Overservicing, doing more than you’re getting paid for, is a common challenge for PR firms and firm leaders. Sometimes it’s a conscious business decision – you’ve decided to invest your time to expand your work for a company, or you’re flexing your muscles with a new capability that’s going to take your team more time to showcase their talents. But, typically, it’s not consciously planned or agreed upon. It just happens, and it happens time and again.

Kelly Womer
Kelly Womer

The root causes of overservicing include everything from unclear financial management systems to clients who don't follow (or care about) budgets to well-intentioned employees who want to get the best results no matter what. It may feel like you and your teams are on a hamster wheel.

The good news: Overservicing is a trained behavior, and it can be untrained! Here are four steps to make a measurable dent in overservicing and reset expectations for your team and clients.

  • Pinpoint the cause and effect of overservicing.
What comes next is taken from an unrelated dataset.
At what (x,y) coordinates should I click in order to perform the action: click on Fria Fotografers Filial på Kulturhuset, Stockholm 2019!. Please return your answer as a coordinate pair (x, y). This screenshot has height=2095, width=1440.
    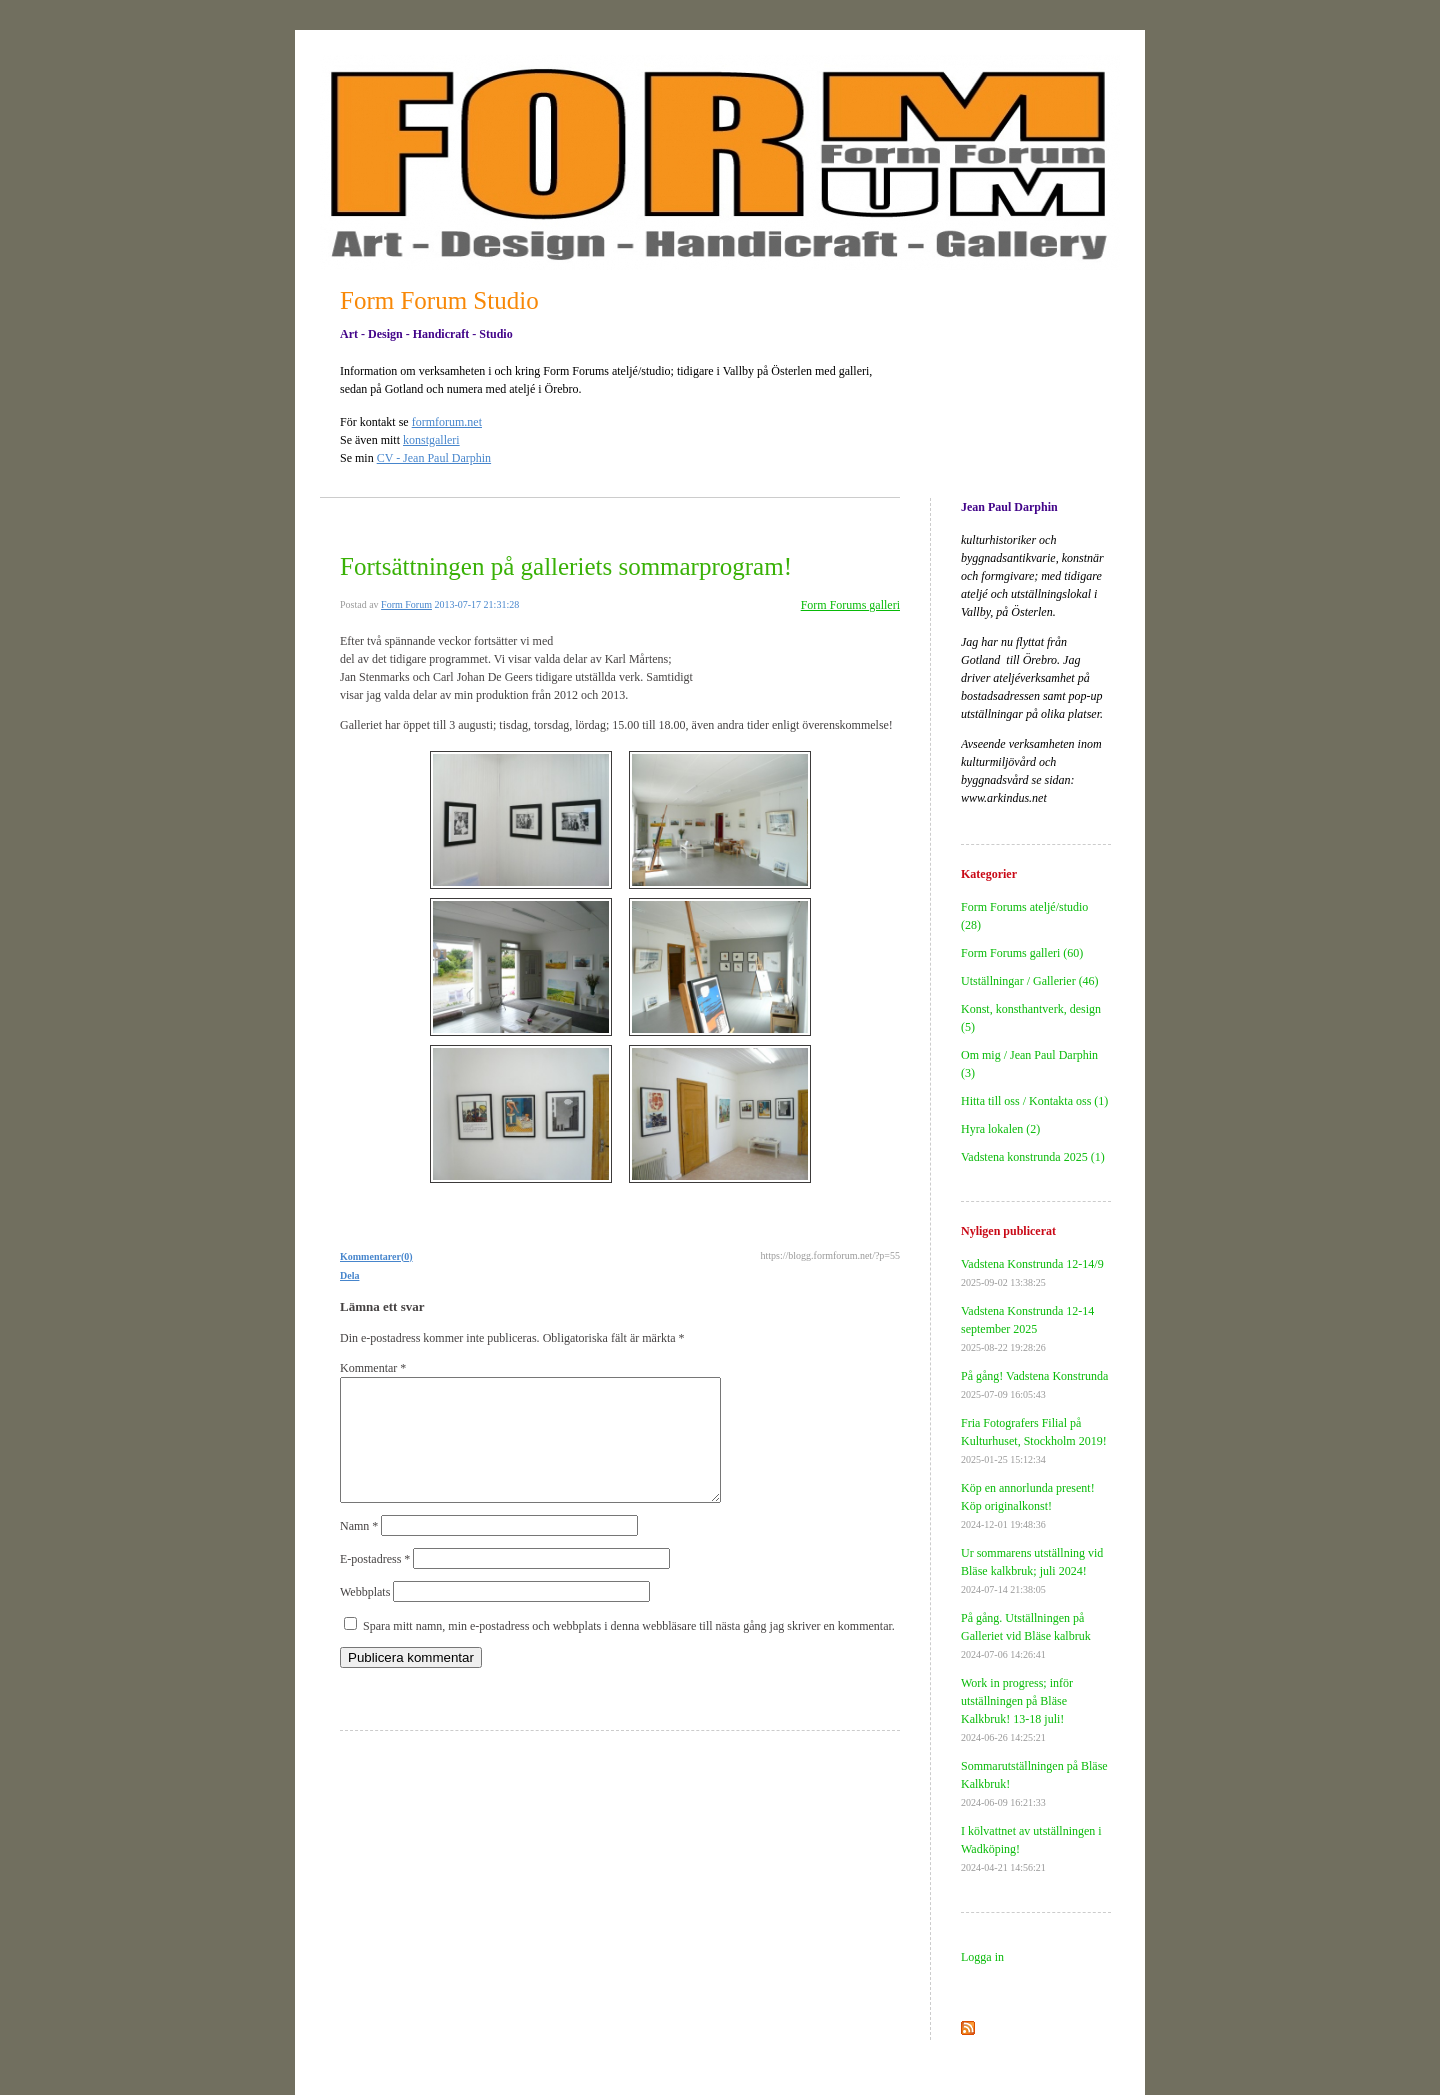     Looking at the image, I should click on (1034, 1440).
Start with quantitative and qualitative research. This includes learning from accounts that minimize overservicing (What’s working well and why? What can we replicate with other accounts?), and those that seem to always run “hot” on budget (What’s not working and why?); discussing how overservicing is impacting your people’s time and talents – and how their time might be better utilized; and establishing a realistic goal to reduce overservicing based on your insights and current baseline.
  • Review and refine financial management processes to better train and empower your people to minimize overservicing. Your financial management systems should be written and clear for your account leaders and teams. These include: scopes of work/budgets, signed letters of agreement, monthly invoices and progress reports, internal time entry, out-of-pocket expense approvals, project estimates and scope of work changes. By putting your processes and parameters in writing, you remove ambiguity and add confidence for your team in addressing financial management situations. Then, provide training and coaching, including how to politely but firmly address situations that might lead to overservicing (e.g., clients asking for work outside the agreed-upon scope).
  • Get started on the right foot with new clients by sharing upfront relationship and budget expectations. Detail the work that’s included (and not included) in your written scope of work and budget. Note that additional work will trigger a change in your scope of work, or it means you’ll need their help to reprioritize planned work within the existing budget. On the relationship side, explain in writing what clients can expect from your team (e.g., business partnership, regular interaction and candor) – and what you, in turn, expect of clients (e.g., partnership, clear direction and availability).
  • Determine how to prioritize and address existing clients with the greatest overservicing challenges. You can use a new plan or budget cycle with existing clients to communicate any updated processes or expectations. If you’re making the strategic decision to invest in a client, be transparent in telling them why, how much you’re investing, and for how long. Otherwise, they will think that the level of service and results they’re receiving is what they should expect for the lesser amount they’re paying, thus creating an ongoing cycle of overservicing. In addition, it’s healthy to regularly review your clients and the related profitability of each to determine the pros and cons of working with them – and how or if you want to proceed with the relationship.